Alles begann damit, dass Carola ihren Garten umgraben musste. Da Pferde kaum verfügbar waren, um die Felder zu bestellen, kam der Schreinermeister Schmitt auf die Idee, doch am besten den lammfrommen Sam mit Pflug und Eisenegge auszustatten. Carola war erst skeptisch, doch binnen kürzester Zeit war der Garten umgepflügt. Wenngleich der Elefant danach randalierte und einen dicken Torpfosten aus Bruchsandstein umwarf. 

 

Als der Schreiner zuhause seiner Frau das Vorgefallene erzählte, kam diese auf die Idee, den Elefanten doch auch für eigene Zwecke einzusetzen, um auf gutem Grund Kartoffeln setzen zu können. Schließlich sei die Pflege der Simonsflur eine wahre Schinderei. Ein Elefant käme da gerade recht. Carola willigte ein. Mit einem starken, breiten Lederriemen versehen, nahm Sam seine Arbeit auf. Das Schauspiel wollten natürlich viele, hauptsächlich Kinder, hautnah miterleben. 

 

Nachdem die Simonsflur umgepflügt war, wollte sich Sam dann offenbar selbst belohnen. Obwohl ihn die Kinder die ganze Zeit gefüttert hatten, lockte ihn das angrenzende Kornfeld, durch das er mit Krupp und Egge majestätisch stolzierte. Im nächsten Feld rupfte er auch noch Dickwurzeln aus. Für Schreiner Schmitt wurde der sicher nicht ganz artgerechte Einsatz des Elefanten recht teuer: Er musste den Flurschaden danach beheben. 

 

Übrigens: Die Elefanten der Familie Moulier überlebten den Ersten Weltkrieg nicht. Auch wenn die Schuljugend manchmal Brot oder Äpfel brachten, verhungerten die beiden Dickhäuter. In der teils skurrilen Geschichte des Alsenborner Zirkus’ aber lebt der pflügende Elefant Sam weiter – und trennt als Nachbildung im Verkehrskreisel die seit 1969 vereinten Ortsteile Enkenbach und Alsenborn. Noch heute verstehen sich die Alsenborner als weltoffen, liberal und tolerant. Schließlich hätten sie der Zirkus und der Fußball an der großen, weiten Welt teilhaben lassen. Vielleicht sind daran auch die vielen wahren (und verklärten) Legenden schuld, die Alsenborn in den letzten 150 Jahren geprägt haben.
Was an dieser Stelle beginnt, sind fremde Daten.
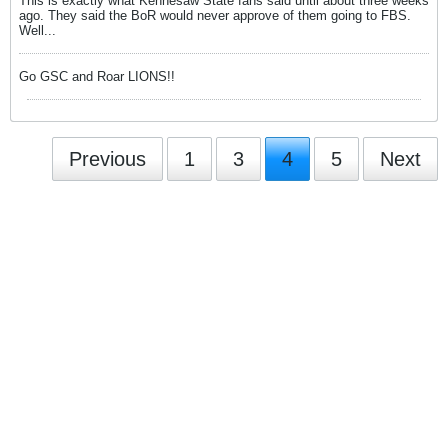
This is exactly what Kennesaw State fans said until about three weeks
ago. They said the BoR would never approve of them going to FBS.
Well...
Go GSC and Roar LIONS!!
Previous
1
3
4
5
Next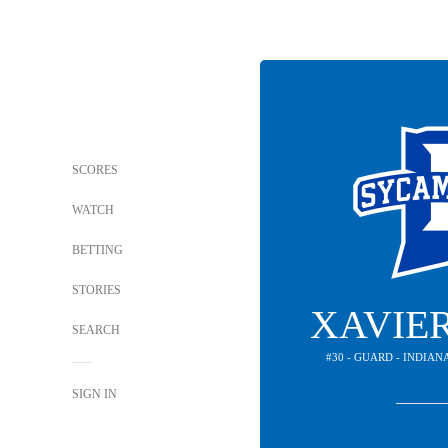
SCORES
WATCH
BETTING
STORIES
XAVIE
SEARCH
#30 - GUARD - INDIA
SIGN IN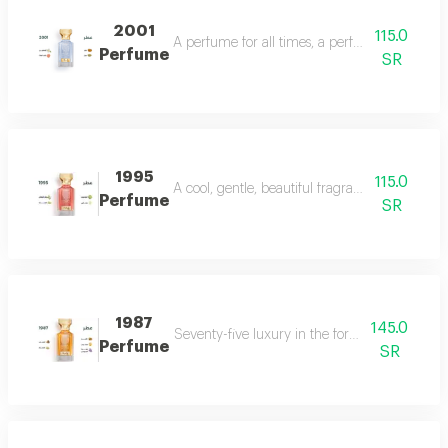
2001
115.0
A perfume for all times, a perfume for all time
Perfume
SR
1995
115.0
A cool, gentle, beautiful fragrance in every se
Perfume
SR
1987
145.0
Seventy-five luxury in the form of a perfume 
Perfume
SR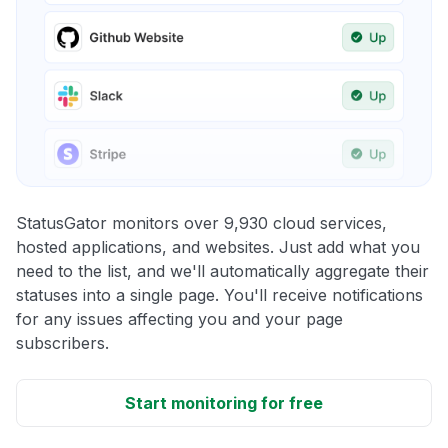
StatusGator monitors over 9,930 cloud services,
hosted applications, and websites. Just add what you
need to the list, and we'll automatically aggregate their
statuses into a single page. You'll receive notifications
for any issues affecting you and your page
subscribers.
Start monitoring for free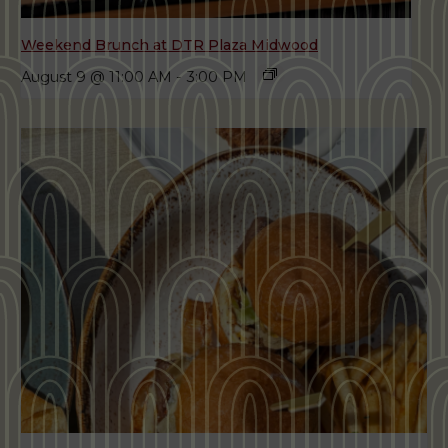
Weekend Brunch at DTR Plaza Midwood
August 9 @ 11:00 AM
-
3:00 PM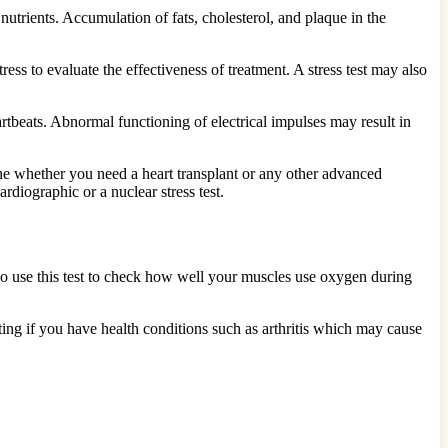
trients. Accumulation of fats, cholesterol, and plaque in the
ss to evaluate the effectiveness of treatment. A stress test may also
rtbeats. Abnormal functioning of electrical impulses may result in
mine whether you need a heart transplant or any other advanced
diographic or a nuclear stress test.
also use this test to check how well your muscles use oxygen during
ting if you have health conditions such as arthritis which may cause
Wer weiß das schon. 

 

 

Zur Sache:

Der SV Alsenborn präsentiert sich beim Festzug des Rheinland-Pfalz-Tages in Alzey am 5. Juni neben Städten, Landkreisen und Verbänden als einziger Verein aus dem Kreis Kaiserslautern. Neben einer Fußgruppe mit jugendlichen Mitgliedern des Sportvereins und des Musik- und Unterhaltungsvereins rollt ein historischer Raubtierkäfig durch die Straßen. Dabei handelt es sich um ein Relikt der einst in Alsenborn gegründeten Zirkus-Dynastie Althoff. Nachdem Althoff den Käfig an den bekannten Zirkus Krone veräußerte, erlangte dieser bundesweite Bekanntheit in der Fernsehsendung „Salto mortale“. Der Festzug wird live im SWR-Fernsehen zwischen 15 und 18 Uhr übertragen.